Il est intéressant de noter que la première strophe, à la lire attentivement, s'apparente à une amphibologie, c'est-à-dire qu'elle peut se lire de plusieurs manières différentes, qu'elle possède plusieurs sens possibles (et même contradictoires) : ou bien on a découpé la conversation pour ne garder que les maux en gras, ou bien on a découpé la conversation pour "garder blancs" les maux en gras. En somme, la strophe ne nous dit pas clairement si les "maux en gras" on été préservés (parce qu'ils sont précieux) ou intentionnellement effacés.

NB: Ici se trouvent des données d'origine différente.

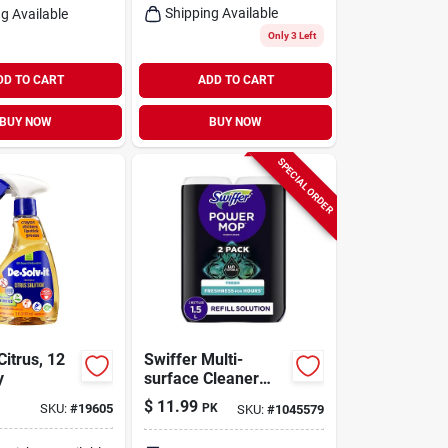
Shipping Available
g Available
Only 3 Left
DD TO CART
ADD TO CART
BUY NOW
BUY NOW
SPECIAL ORDER
Citrus, 12
Swiffer Multi-
y
surface Cleaner
Liquid 0.75 L
$
11.99
SKU:
#
19605
PK
SKU:
#
1045579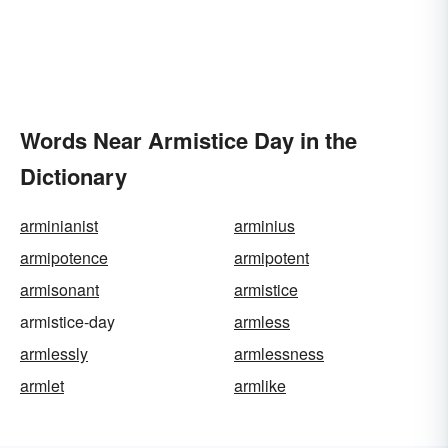
Words Near Armistice Day in the
Dictionary
arminianist
arminius
armipotence
armipotent
armisonant
armistice
armistice-day
armless
armlessly
armlessness
armlet
armlike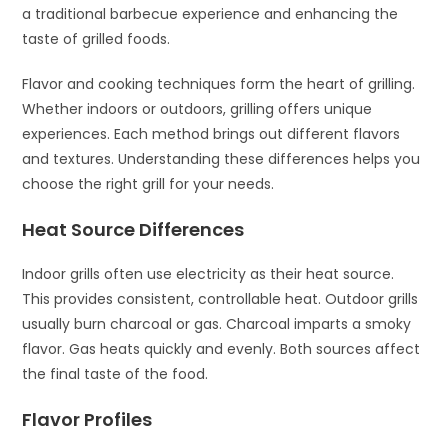
a traditional barbecue experience and enhancing the
taste of grilled foods.
Flavor and cooking techniques form the heart of grilling.
Whether indoors or outdoors, grilling offers unique
experiences. Each method brings out different flavors
and textures. Understanding these differences helps you
choose the right grill for your needs.
Heat Source Differences
Indoor grills often use electricity as their heat source.
This provides consistent, controllable heat. Outdoor grills
usually burn charcoal or gas. Charcoal imparts a smoky
flavor. Gas heats quickly and evenly. Both sources affect
the final taste of the food.
Flavor Profiles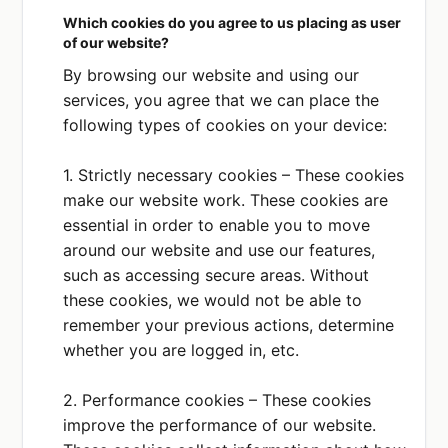
Which cookies do you agree to us placing as user
Contact details
of our website?
How you use our
services
By browsing our website and using our
services, you agree that we can place the
PURPOSE
following types of cookies on your device:
We use this service for
customer communications
1. Strictly necessary cookies – These cookies
and general customer
relationship management.
make our website work. These cookies are
essential in order to enable you to move
PLACE OF PROCESSING
around our website and use our features,
EEA
such as accessing secure areas. Without
these cookies, we would not be able to
remember your previous actions, determine
Mailchimp
Privacy Policy
whether you are logged in, etc.
DATA COLLECTED OR SHARED
Contact details
2. Performance cookies – These cookies
Newsletters
improve the performance of our website.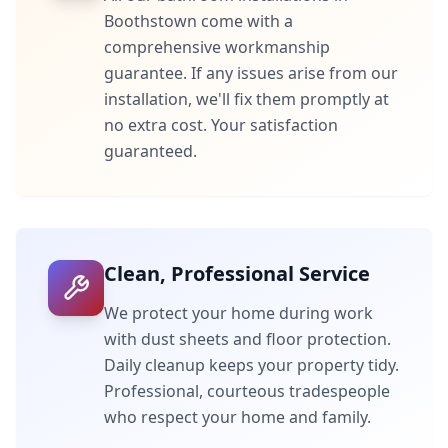
Boothstown
come with a
comprehensive workmanship
guarantee. If any issues arise from our
installation, we'll fix them promptly at
no extra cost. Your satisfaction
guaranteed.
Clean, Professional Service
We protect your home during work
with dust sheets and floor protection.
Daily cleanup keeps your property tidy.
Professional, courteous tradespeople
who respect your home and family.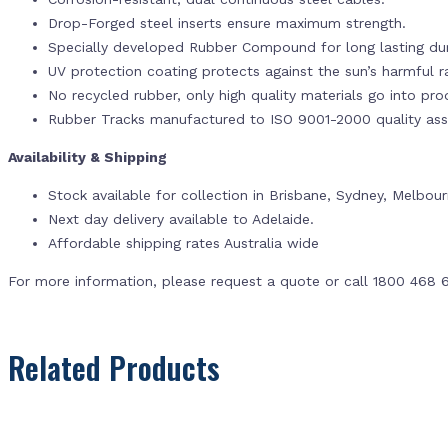
Drop-Forged steel inserts ensure maximum strength.
Specially developed Rubber Compound for long lasting dur
UV protection coating protects against the sun’s harmful r
No recycled rubber, only high quality materials go into pr
Rubber Tracks manufactured to ISO 9001-2000 quality ass
Availability & Shipping
Stock available for collection in Brisbane, Sydney, Melbou
Next day delivery available to Adelaide.
Affordable shipping rates Australia wide
For more information, please request a quote or call 1800 468 
Related Products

Ce motif du "poids" de l'objet, qu'il soit présent ou absent, serpente du début à la fin du poème : que ce soit dans les mots découpés, dans l'évocation des regrets (regretter le passé, c'est se projeter dans le passé, et d'une certaine manière, le rendre présent en pensée), dans l'absence de l'interlocuteur, dans les mots "collés" (qui s'accrochent, qui ne veulent pas partir). Poème de la difficulté de la communication, mais aussi poème de la difficulté du lien entre les êtres : les deux semblent en permanence liés. L'autre est à la fois trop présent, sous forme de regrets que l'on cherche à éloigner ou de mots indélébiles que l'on aimerait pouvoir "découper", et néanmoins absent de la chambre (effervescente absence "en tension gris clair").

Le texte, malgré son apparente simplicité, ne nous dit pas les choses clairement, "simplement", mais il ouvre des portes et invite le lecteur à essayer toutes les combinaisons possibles entre les éléments mis en présence, à spéculer sur ce qui manque, à remplir les trous comme il le peut. En multipliant les points d'ombre, il pousse le lecteur à être actif dans sa lecture, à être "créateur de sens" lui aussi. C'est un poème qui refuse de se "justifier" comme il refuse de se "dévoiler". Sa sobriété et l'originalité des images le rendent touchants.

Satie - le pianiste - a une formule que j'aime beaucoup et qui va assez bien je trouve à ce poème : "Avec une tristesse rigoureuse".

Tu m'as l'air d'avoir une facilité plutôt rare pour la poésie. Ton texte m'intéresse, j'aimerais bien (si tu es d'accord) le publier à ton nom dans mon blog d'écriture lorsque j'aurai fini de le mettre en place.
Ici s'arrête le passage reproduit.